WHAT THE TASK REQUIRES
Write the records out exactly, so that no picture remains in the copy.

SOURCE INFORMATION

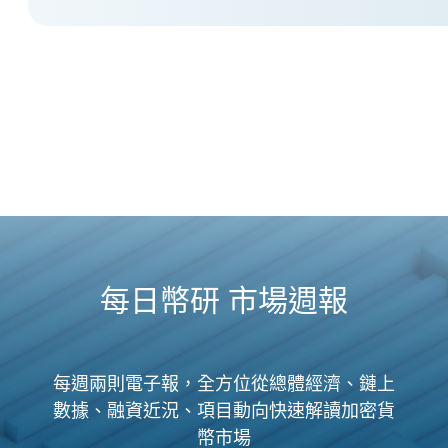
每日幣研 市場週報
每週兩則電子報，全方位從總體經濟、鏈上
數據、融資近況、項目動向快速解讀加密貨
幣市場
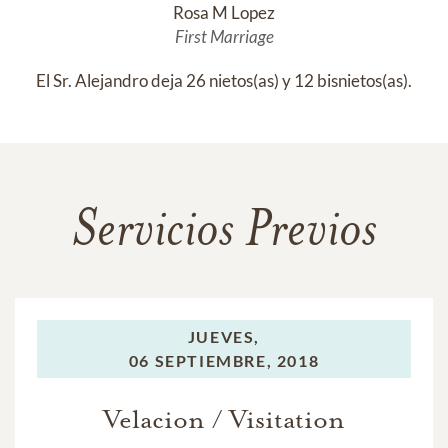
Rosa M Lopez
First Marriage
El Sr. Alejandro deja 26 nietos(as) y 12 bisnietos(as).
Servicios Previos
JUEVES,
06 SEPTIEMBRE, 2018
Velacion / Visitation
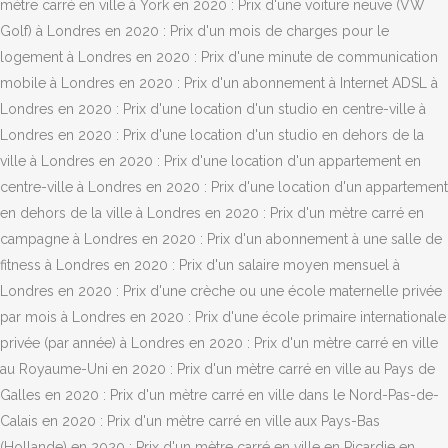
mètre carré en ville à York en 2020 : Prix d'une voiture neuve (VW
Golf) à Londres en 2020 : Prix d'un mois de charges pour le
logement à Londres en 2020 : Prix d'une minute de communication
mobile à Londres en 2020 : Prix d'un abonnement à Internet ADSL à
Londres en 2020 : Prix d'une location d'un studio en centre-ville à
Londres en 2020 : Prix d'une location d'un studio en dehors de la
ville à Londres en 2020 : Prix d'une location d'un appartement en
centre-ville à Londres en 2020 : Prix d'une location d'un appartement
en dehors de la ville à Londres en 2020 : Prix d'un mètre carré en
campagne à Londres en 2020 : Prix d'un abonnement à une salle de
fitness à Londres en 2020 : Prix d'un salaire moyen mensuel à
Londres en 2020 : Prix d'une crèche ou une école maternelle privée
par mois à Londres en 2020 : Prix d'une école primaire internationale
privée (par année) à Londres en 2020 : Prix d'un mètre carré en ville
au Royaume-Uni en 2020 : Prix d'un mètre carré en ville au Pays de
Galles en 2020 : Prix d'un mètre carré en ville dans le Nord-Pas-de-
Calais en 2020 : Prix d'un mètre carré en ville aux Pays-Bas
(Hollande) en 2020 : Prix d'un mètre carré en ville en Picardie en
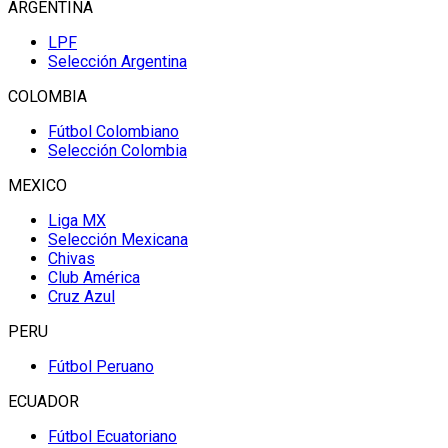
ARGENTINA
LPF
Selección Argentina
COLOMBIA
Fútbol Colombiano
Selección Colombia
MEXICO
Liga MX
Selección Mexicana
Chivas
Club América
Cruz Azul
PERU
Fútbol Peruano
ECUADOR
Fútbol Ecuatoriano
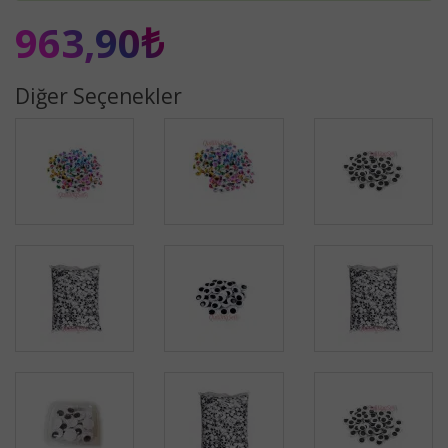
963,90₺
Diğer Seçenekler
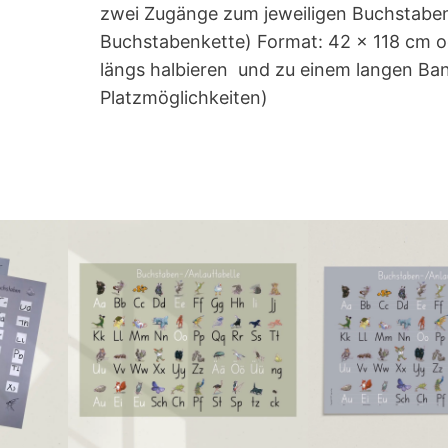
e
zwei Zugänge zum jeweiligen Buchstaben
n
Buchstabenkette) Format: 42 x 118 cm o
g
längs halbieren und zu einem langen Ba
e
Platzmöglichkeiten)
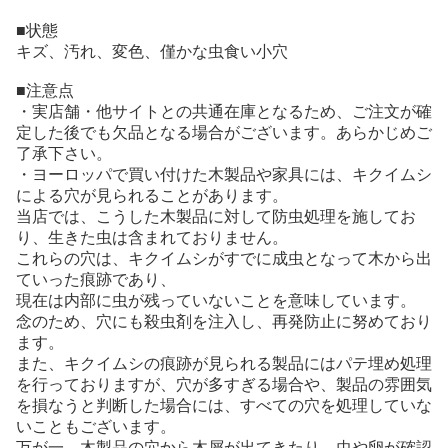
■状態
キズ、汚れ、変色、僅かな虫食い小穴
■注意点
・実店舗・他サイトとの共通在庫となるため、ご注文が確
定した後でも欠品となる場合がございます。あらかじめご
了承下さい。
・ヨーロッパで買い付けた木製品や家具には、キクイムシ
による穴が見られることがあります。
当店では、こうした木製品に対して防虫処理を施してお
り、生きた虫は含まれておりません。
これらの穴は、キクイムシがすでに成虫となって木から出
ていった痕跡であり、
現在は内部に虫が残っていないことを意味しています。
念のため、穴にも殺虫剤を注入し、再発防止に努めており
ます。
また、キクイムシの痕跡が見られる製品にはパテ埋め処理
を行っておりますが、穴が多すぎる場合や、製品の雰囲気
を損なうと判断した場合には、すべての穴を処理していな
いこともございます。
万が一、木製品の穴から木屑が出てきたり、虫や卵が確認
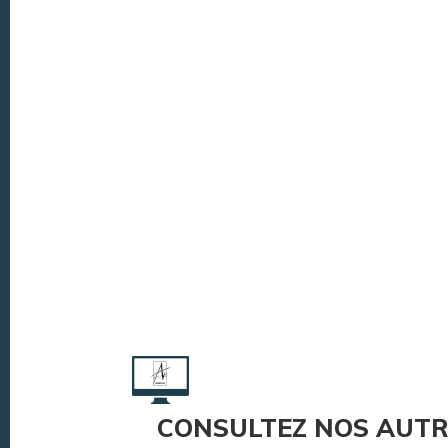
CONSULTEZ NOS AUTR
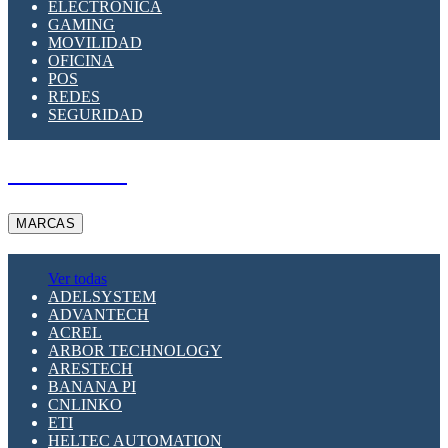
ELECTRÓNICA
GAMING
MOVILIDAD
OFICINA
POS
REDES
SEGURIDAD
A PEDIDO
MARCAS
Ver todas
ADELSYSTEM
ADVANTECH
ACREL
ARBOR TECHNOLOGY
ARESTECH
BANANA PI
CNLINKO
ETI
HELTEC AUTOMATION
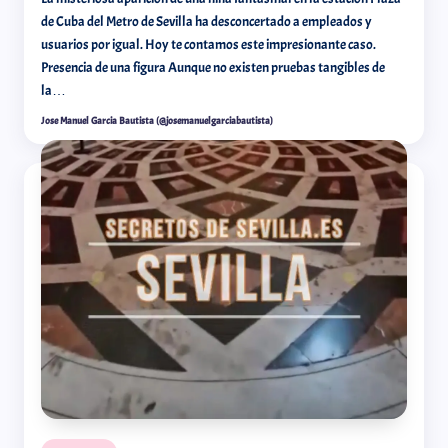
de Cuba del Metro de Sevilla ha desconcertado a empleados y
usuarios por igual. Hoy te contamos este impresionante caso.
Presencia de una figura Aunque no existen pruebas tangibles de
la…
Jose Manuel Garcia Bautista (@josemanuelgarciabautista)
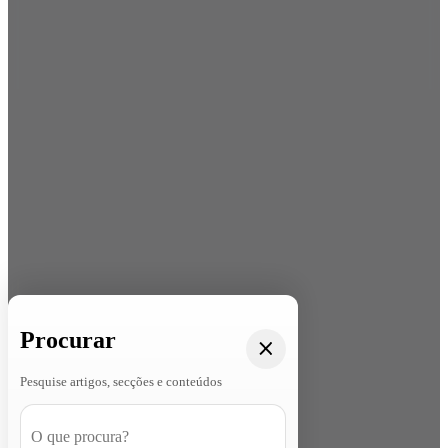
Procurar
Pesquise artigos, secções e conteúdos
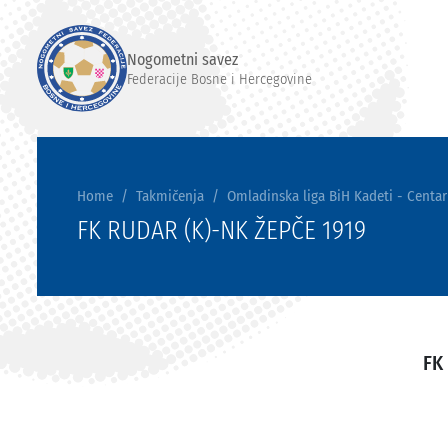
Nogometni savez
Federacije Bosne i Hercegovine
Home
Takmičenja
Omladinska liga BiH Kadeti - Centar
FK RUDAR (K)-NK ŽEPČE 1919
FK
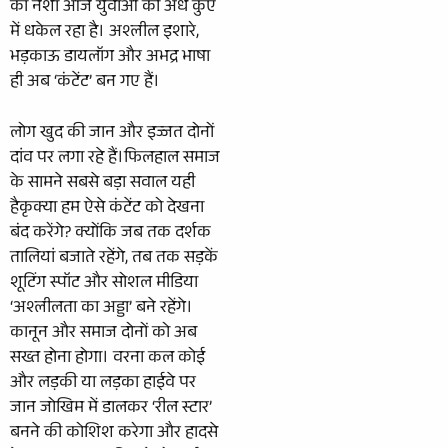
का नशा आज युवाओं को अंधे कुएं
में धकेल रहा है। अश्लील इशारे,
भड़काऊ डायलॉग और अभद्र भाषा
ही अब ‘कंटेंट’ बन गए हैं।
लोग खुद की जान और इज्जत दोनों
दांव पर लगा रहे हैं।फिलहाल समाज
के सामने सबसे बड़ा सवाल यही
हैकृक्या हम ऐसे कंटेंट को देखना
बंद करेंगे? क्योंकि जब तक दर्शक
तालियां बजाते रहेंगे, तब तक सड़कें
शूटिंग स्पॉट और सोशल मीडिया
‘अश्लीलता का अड्डा’ बने रहेंगे।
कानून और समाज दोनों को अब
सख्त होना होगा। वरना कल कोई
और लड़की या लड़का हाईवे पर
जान जोखिम में डालकर ‘रील स्टार’
बनने की कोशिश करेगा और हादसे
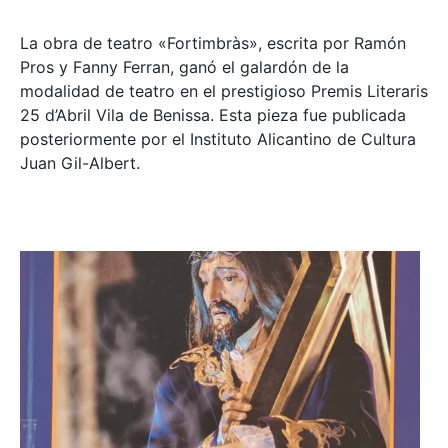
La obra de teatro «
Fortimbràs»
, escrita por Ramón
Pros y Fanny Ferran, ganó el galardón de la
modalidad de teatro en el prestigioso
Premis Literaris
25 d’Abril Vila de Benissa
. Esta pieza fue publicada
posteriormente por el Instituto Alicantino de Cultura
Juan Gil-Albert.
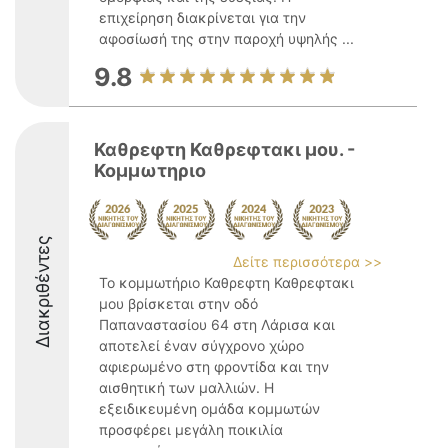
επιχείρηση διακρίνεται για την
αφοσίωσή της στην παροχή υψηλής ...
9.8
Καθρεφτη Καθρεφτακι μου. -
Κομμωτηριο
Διακριθέντες
Δείτε περισσότερα >>
Το κομμωτήριο Καθρεφτη Καθρεφτακι
μου βρίσκεται στην οδό
Παπαναστασίου 64 στη Λάρισα και
αποτελεί έναν σύγχρονο χώρο
αφιερωμένο στη φροντίδα και την
αισθητική των μαλλιών. Η
εξειδικευμένη ομάδα κομμωτών
προσφέρει μεγάλη ποικιλία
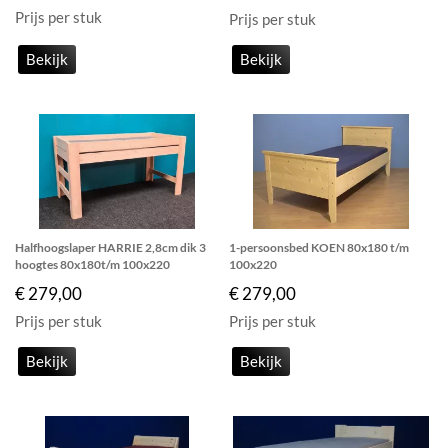
Prijs per stuk
Prijs per stuk
Bekijk
Bekijk
Halfhoogslaper HARRIE 2,8cm dik 3
1-persoonsbed KOEN 80x180 t/m
hoogtes 80x180t/m 100x220
100x220
€ 279,00
€ 279,00
Prijs per stuk
Prijs per stuk
Bekijk
Bekijk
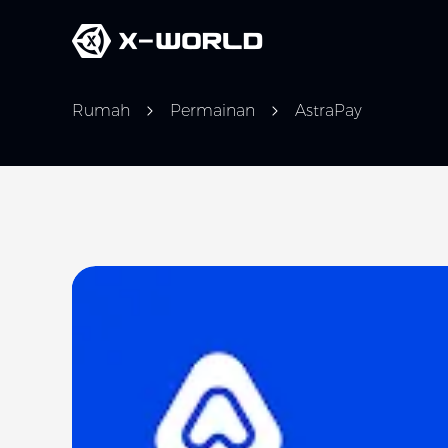
Rumah
Permainan
AstraPay
Slide 1 of 5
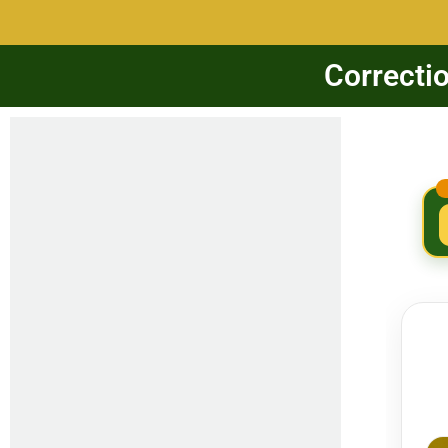
Correcti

YOUR RESPONSE
每日幣研 市場週報
每週兩則電子報，全方位從總體經濟、鏈上
數據、融資近況、項目動向快速解讀加密貨
幣市場
Rosa M Lopez
First Marriage
El Sr. Alejandro deja 26 nietos(as) y 12 bisnietos(as).
Servicios Previos
JUEVES,
06 SEPTIEMBRE, 2018
Velacion / Visitation
mètre carré en ville à York en 2020 : Prix d'une voiture neuve (VW
Golf) à Londres en 2020 : Prix d'un mois de charges pour le
logement à Londres en 2020 : Prix d'une minute de communication
mobile à Londres en 2020 : Prix d'un abonnement à Internet ADSL à
Londres en 2020 : Prix d'une location d'un studio en centre-ville à
Londres en 2020 : Prix d'une location d'un studio en dehors de la
ville à Londres en 2020 : Prix d'une location d'un appartement en
centre-ville à Londres en 2020 : Prix d'une location d'un appartement
en dehors de la ville à Londres en 2020 : Prix d'un mètre carré en
campagne à Londres en 2020 : Prix d'un abonnement à une salle de
fitness à Londres en 2020 : Prix d'un salaire moyen mensuel à
Londres en 2020 : Prix d'une crèche ou une école maternelle privée
par mois à Londres en 2020 : Prix d'une école primaire internationale
privée (par année) à Londres en 2020 : Prix d'un mètre carré en ville
au Royaume-Uni en 2020 : Prix d'un mètre carré en ville au Pays de
Galles en 2020 : Prix d'un mètre carré en ville dans le Nord-Pas-de-
Calais en 2020 : Prix d'un mètre carré en ville aux Pays-Bas
(Hollande) en 2020 : Prix d'un mètre carré en ville en Picardie en
ARGENTINA
LPF
Selección Argentina
COLOMBIA
Fútbol Colombiano
Selección Colombia
MEXICO
Liga MX
Selección Mexicana
Chivas
Club América
Cruz Azul
PERU
Fútbol Peruano
ECUADOR
Fútbol Ecuatoriano
963,90₺
Diğer Seçenekler
e
zwei Zugänge zum jeweiligen Buchstaben
n
Buchstabenkette) Format: 42 x 118 cm o
g
längs halbieren und zu einem langen Ba
e
Platzmöglichkeiten)
■状態
キズ、汚れ、変色、僅かな虫食い小穴
■注意点
・実店舗・他サイトとの共通在庫となるため、ご注文が確
定した後でも欠品となる場合がございます。あらかじめご
了承下さい。
・ヨーロッパで買い付けた木製品や家具には、キクイムシ
による穴が見られることがあります。
当店では、こうした木製品に対して防虫処理を施してお
り、生きた虫は含まれておりません。
これらの穴は、キクイムシがすでに成虫となって木から出
ていった痕跡であり、
現在は内部に虫が残っていないことを意味しています。
念のため、穴にも殺虫剤を注入し、再発防止に努めており
ます。
また、キクイムシの痕跡が見られる製品にはパテ埋め処理
を行っておりますが、穴が多すぎる場合や、製品の雰囲気
を損なうと判断した場合には、すべての穴を処理していな
いこともございます。
万が一、木製品の穴から木屑が出てきたり、虫や卵が確認
CONSULTEZ NOS AUTR
ELECTRÓNICA
GAMING
MOVILIDAD
OFICINA
POS
REDES
SEGURIDAD
A PEDIDO
MARCAS
Ver todas
ADELSYSTEM
ADVANTECH
ACREL
ARBOR TECHNOLOGY
ARESTECH
BANANA PI
CNLINKO
ETI
HELTEC AUTOMATION
de Cuba del Metro de Sevilla ha desconcertado a empleados y
usuarios por igual. Hoy te contamos este impresionante caso.
Presencia de una figura Aunque no existen pruebas tangibles de
la…
Jose Manuel Garcia Bautista (@josemanuelgarciabautista)
Procurar
Pesquise artigos, secções e conteúdos
Nogometni savez
Federacije Bosne i Hercegovine
Home
Takmičenja
Omladinska liga BiH Kadeti - Centar
FK RUDAR (K)-NK ŽEPČE 1919
FK
का नशा आज युवाओं को अंधे कुएं
में धकेल रहा है। अश्लील इशारे,
भड़काऊ डायलॉग और अभद्र भाषा
ही अब ‘कंटेंट’ बन गए हैं।
लोग खुद की जान और इज्जत दोनों
दांव पर लगा रहे हैं।फिलहाल समाज
के सामने सबसे बड़ा सवाल यही
हैकृक्या हम ऐसे कंटेंट को देखना
बंद करेंगे? क्योंकि जब तक दर्शक
तालियां बजाते रहेंगे, तब तक सड़कें
शूटिंग स्पॉट और सोशल मीडिया
‘अश्लीलता का अड्डा’ बने रहेंगे।
कानून और समाज दोनों को अब
सख्त होना होगा। वरना कल कोई
और लड़की या लड़का हाईवे पर
जान जोखिम में डालकर ‘रील स्टार’
बनने की कोशिश करेगा और हादसे
La obra de teatro «
Fortimbràs»
, escrita por Ramón
Pros y Fanny Ferran, ganó el galardón de la
modalidad de teatro en el prestigioso
Premis Literaris
25 d’Abril Vila de Benissa
. Esta pieza fue publicada
posteriormente por el Instituto Alicantino de Cultura
Juan Gil-Albert.
επιχείρηση διακρίνεται για την
αφοσίωσή της στην παροχή υψηλής ...
9.8
Καθρεφτη Καθρεφτακι μου. -
Κομμωτηριο
Διακριθέντες
Δείτε περισσότερα >>
Το κομμωτήριο Καθρεφτη Καθρεφτακι
μου βρίσκεται στην οδό
Παπαναστασίου 64 στη Λάρισα και
αποτελεί έναν σύγχρονο χώρο
αφιερωμένο στη φροντίδα και την
αισθητική των μαλλιών. Η
εξειδικευμένη ομάδα κομμωτών
προσφέρει μεγάλη ποικιλία
Prijs per stuk
Prijs per stuk
Bekijk
Bekijk
Halfhoogslaper HARRIE 2,8cm dik 3
1-persoonsbed KOEN 80x180 t/m
hoogtes 80x180t/m 100x220
100x220
€ 279,00
€ 279,00
Prijs per stuk
Prijs per stuk
Bekijk
Bekijk
Rumah
Permainan
AstraPay
Slide 1 of 5
Correcti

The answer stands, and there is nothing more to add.